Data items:
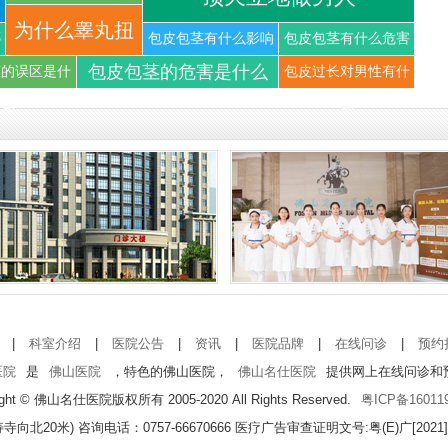
你知道
为什么睾丸扭
哪
包皮包茎有什么影响
包皮包茎有什么危害
包皮包茎的危害是什么
茎的误区是什
包皮过长对男性有什
转可以导
么
么
|
科室介绍
|
医院公告
|
资讯
|
医院品牌
|
在线问诊
|
预约
医院
是
佛山医院
，特色的佛山医院，
佛山名仕医院
提供网上在线问诊和
ight © 佛山名仕医院版权所有 2005-2020 All Rights Reserved.
粤ICP备16011
20米) 咨询电话：0757-66670666
医疗广告审查证明文号:粤(E)广[2021]第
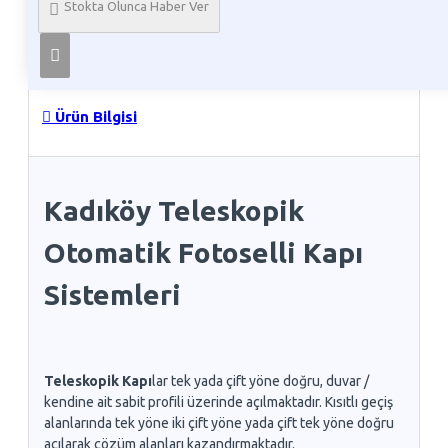
Stokta Olunca Haber Ver
Telefon İle Sipariş
Ürün Bilgisi
Kadıköy Teleskopik
Otomatik Fotoselli Kapı
Sistemleri
Teleskopik Kapı
lar tek yada çift yöne doğru, duvar /
kendine ait sabit profili üzerinde açılmaktadır. Kısıtlı geçiş
alanlarında tek yöne iki çift yöne yada çift tek yöne doğru
açılarak çözüm alanları kazandırmaktadır.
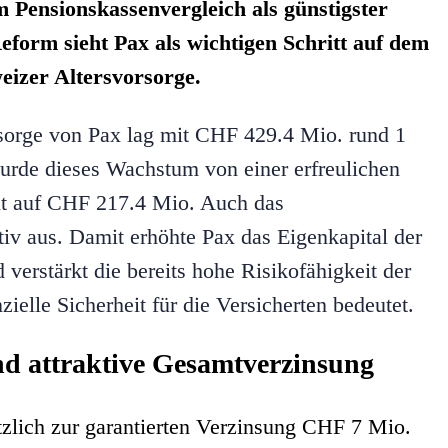
Pensionskassenvergleich als günstigster
form sieht Pax als wichtigen Schritt auf dem
eizer Altersvorsorge.
sorge von Pax lag mit CHF 429.4 Mio. rund 1
urde dieses Wachstum von einer erfreulichen
nt auf CHF 217.4 Mio. Auch das
tiv aus. Damit erhöhte Pax das Eigenkapital der
verstärkt die bereits hohe Risikofähigkeit der
ielle Sicherheit für die Versicherten bedeutet.
nd attraktive Gesamtverzinsung
ätzlich zur garantierten Verzinsung CHF 7 Mio.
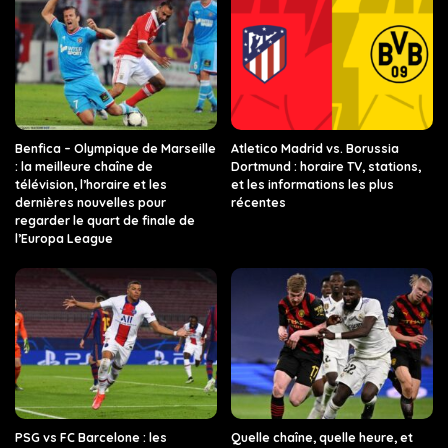
Benfica – Olympique de Marseille
Atletico Madrid vs. Borussia
: la meilleure chaîne de
Dortmund : horaire TV, stations,
télévision, l’horaire et les
et les informations les plus
dernières nouvelles pour
récentes
regarder le quart de finale de
l’Europa League
PSG vs FC Barcelone : les
Quelle chaîne, quelle heure, et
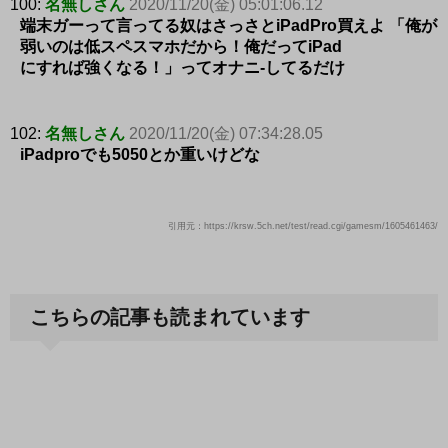
100:
名無しさん
2020/11/20(金) 05:01:06.12
端末ガーって言ってる奴はさっさとiPadPro買えよ 「俺が
弱いのは低スペスマホだから！俺だってiPad
にすれば強くなる！」ってオナニ-してるだけ
102:
名無しさん
2020/11/20(金) 07:34:28.05
iPadproでも5050とか重いけどな
引用元：https://krsw.5ch.net/test/read.cgi/gamesm/1605461463/
こちらの記事も読まれています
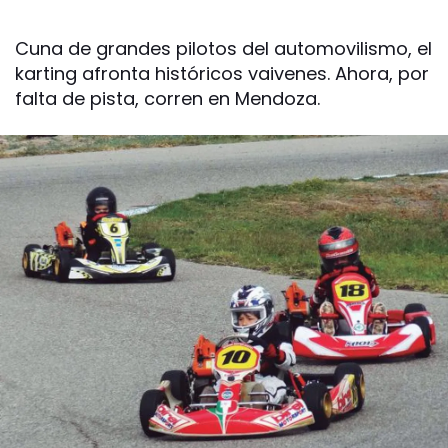
Cuna de grandes pilotos del automovilismo, el
karting afronta históricos vaivenes. Ahora, por
falta de pista, corren en Mendoza.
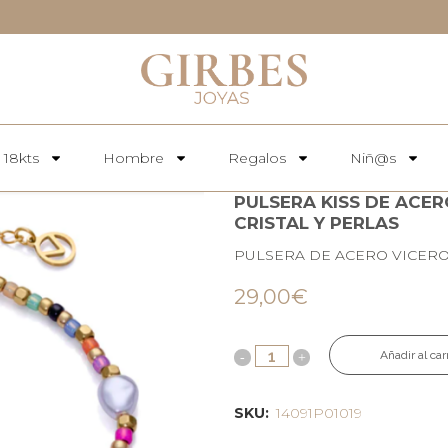
 18kts
Hombre
Regalos
Niñ@s
PULSERA KISS DE ACE
CRISTAL Y PERLAS
PULSERA DE ACERO VICERO
29,00
€
Añadir al car
SKU:
14091P01019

◆ What you have to do
Restate the records word for word and drop the images.

◆ Written response
你知道
为什么睾丸扭
哪
包皮包茎有什么影响
包皮包茎有什么危害
包皮包茎的危害是什么
茎的误区是什
包皮过长对男性有什
转可以导
么
么
|
科室介绍
|
医院公告
|
资讯
|
医院品牌
|
在线问诊
|
预约
医院
是
佛山医院
，特色的佛山医院，
佛山名仕医院
提供网上在线问诊和
ight © 佛山名仕医院版权所有 2005-2020 All Rights Reserved.
粤ICP备16011
20米) 咨询电话：0757-66670666
医疗广告审查证明文号:粤(E)广[2021]第
Stokta Olunca Haber Ver
Telefon İle Sipariş
Ürün Bilgisi
Kadıköy Teleskopik
Otomatik Fotoselli Kapı
Sistemleri
Teleskopik Kapı
lar tek yada çift yöne doğru, duvar /
kendine ait sabit profili üzerinde açılmaktadır. Kısıtlı geçiş
alanlarında tek yöne iki çift yöne yada çift tek yöne doğru
açılarak çözüm alanları kazandırmaktadır.
Pensionskassenvergleich als günstigster
form sieht Pax als wichtigen Schritt auf dem
eizer Altersvorsorge.
sorge von Pax lag mit CHF 429.4 Mio. rund 1
urde dieses Wachstum von einer erfreulichen
nt auf CHF 217.4 Mio. Auch das
tiv aus. Damit erhöhte Pax das Eigenkapital der
verstärkt die bereits hohe Risikofähigkeit der
ielle Sicherheit für die Versicherten bedeutet.
nd attraktive Gesamtverzinsung
ätzlich zur garantierten Verzinsung CHF 7 Mio.
Benfica – Olympique de Marseille
Atletico Madrid vs. Borussia
: la meilleure chaîne de
Dortmund : horaire TV, stations,
télévision, l’horaire et les
et les informations les plus
dernières nouvelles pour
récentes
regarder le quart de finale de
l’Europa League
PSG vs FC Barcelone : les
Quelle chaîne, quelle heure, et
100:
名無しさん
2020/11/20(金) 05:01:06.12
端末ガーって言ってる奴はさっさとiPadPro買えよ 「俺が
弱いのは低スペスマホだから！俺だってiPad
にすれば強くなる！」ってオナニ-してるだけ
102:
名無しさん
2020/11/20(金) 07:34:28.05
iPadproでも5050とか重いけどな
引用元：https://krsw.5ch.net/test/read.cgi/gamesm/1605461463/
こちらの記事も読まれています
Cuna de grandes pilotos del automovilismo, el
karting afronta históricos vaivenes. Ahora, por
falta de pista, corren en Mendoza.
 18kts
Hombre
Regalos
Niñ@s
PULSERA KISS DE ACE
CRISTAL Y PERLAS
PULSERA DE ACERO VICERO
29,00
€
Añadir al car
SKU:
14091P01019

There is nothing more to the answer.